- _What to do_:
Repeat every record below exactly, omitting any pictures.

- _Data to process_:
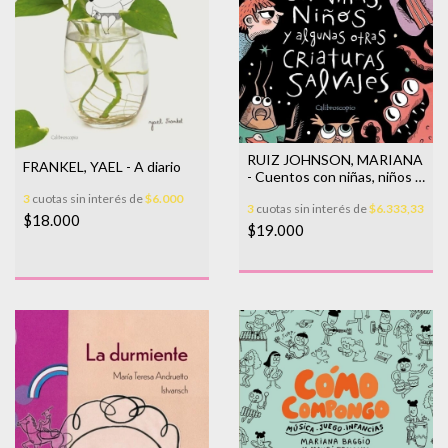
RUIZ JOHNSON, MARIANA
FRANKEL, YAEL - A diario
- Cuentos con niñas, niños y
algunas otras criaturas
3
cuotas sin interés de
$6.000
3
cuotas sin interés de
$6.333,33
salvajes
$18.000
$19.000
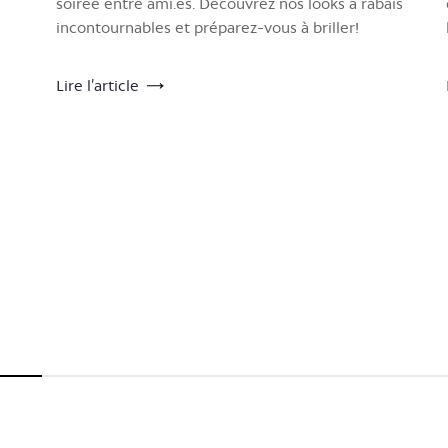
soirée entre ami.es. Découvrez nos looks à rabais
incontournables et préparez-vous à briller!
Lire l’article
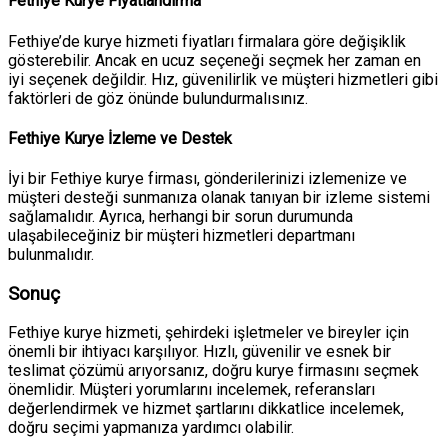
Fethiye Kurye Fiyatlandırma
Fethiye’de kurye hizmeti fiyatları firmalara göre değişiklik
gösterebilir. Ancak en ucuz seçeneği seçmek her zaman en
iyi seçenek değildir. Hız, güvenilirlik ve müşteri hizmetleri gibi
faktörleri de göz önünde bulundurmalısınız.
Fethiye Kurye İzleme ve Destek
İyi bir Fethiye kurye firması, gönderilerinizi izlemenize ve
müşteri desteği sunmanıza olanak tanıyan bir izleme sistemi
sağlamalıdır. Ayrıca, herhangi bir sorun durumunda
ulaşabileceğiniz bir müşteri hizmetleri departmanı
bulunmalıdır.
Sonuç
Fethiye kurye hizmeti, şehirdeki işletmeler ve bireyler için
önemli bir ihtiyacı karşılıyor. Hızlı, güvenilir ve esnek bir
teslimat çözümü arıyorsanız, doğru kurye firmasını seçmek
önemlidir. Müşteri yorumlarını incelemek, referansları
değerlendirmek ve hizmet şartlarını dikkatlice incelemek,
doğru seçimi yapmanıza yardımcı olabilir.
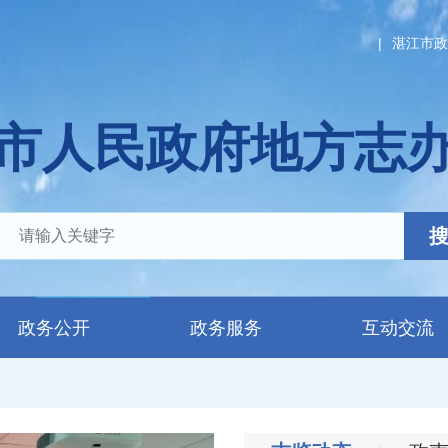
|
湛江市政
市人民政府地方志
政务公开
政务服务
互动交流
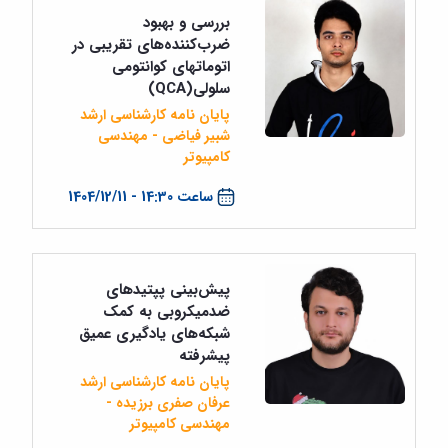
بررسی و بهبود
ضرب‌کننده‌های تقریبی در
اتوماتهای کوانتومی
سلولی(QCA)
پایان نامه کارشناسی ارشد
شبیر فیاضی - مهندسی
کامپیوتر
ساعت 14:30 - 1404/12/11
پیش‌بینی پپتید‌های
ضد‌میکروبی به کمک
شبکه‌های یادگیری عمیق
پیشرفته
پایان نامه کارشناسی ارشد
عرفان صفری برزیده -
مهندسی کامپیوتر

- _Response_:
RUIZ JOHNSON, MARIANA
FRANKEL, YAEL - A diario
- Cuentos con niñas, niños y
algunas otras criaturas
3
cuotas sin interés de
$6.000
3
cuotas sin interés de
$6.333,33
salvajes
$18.000
$19.000
soirée entre ami.es. Découvrez nos looks à rabais
incontournables et préparez-vous à briller!
Lire l’article
Fethiye Kurye Fiyatlandırma
Fethiye’de kurye hizmeti fiyatları firmalara göre değişiklik
gösterebilir. Ancak en ucuz seçeneği seçmek her zaman en
iyi seçenek değildir. Hız, güvenilirlik ve müşteri hizmetleri gibi
faktörleri de göz önünde bulundurmalısınız.
Fethiye Kurye İzleme ve Destek
İyi bir Fethiye kurye firması, gönderilerinizi izlemenize ve
müşteri desteği sunmanıza olanak tanıyan bir izleme sistemi
sağlamalıdır. Ayrıca, herhangi bir sorun durumunda
ulaşabileceğiniz bir müşteri hizmetleri departmanı
bulunmalıdır.
Sonuç
Fethiye kurye hizmeti, şehirdeki işletmeler ve bireyler için
önemli bir ihtiyacı karşılıyor. Hızlı, güvenilir ve esnek bir
teslimat çözümü arıyorsanız, doğru kurye firmasını seçmek
önemlidir. Müşteri yorumlarını incelemek, referansları
değerlendirmek ve hizmet şartlarını dikkatlice incelemek,
doğru seçimi yapmanıza yardımcı olabilir.
|
湛江市政
市人民政府地方志
政务公开
政务服务
互动交流
بررسی و بهبود
ضرب‌کننده‌های تقریبی در
اتوماتهای کوانتومی
سلولی(QCA)
پایان نامه کارشناسی ارشد
شبیر فیاضی - مهندسی
کامپیوتر
ساعت 14:30 - 1404/12/11
پیش‌بینی پپتید‌های
ضد‌میکروبی به کمک
شبکه‌های یادگیری عمیق
پیشرفته
پایان نامه کارشناسی ارشد
عرفان صفری برزیده -
مهندسی کامپیوتر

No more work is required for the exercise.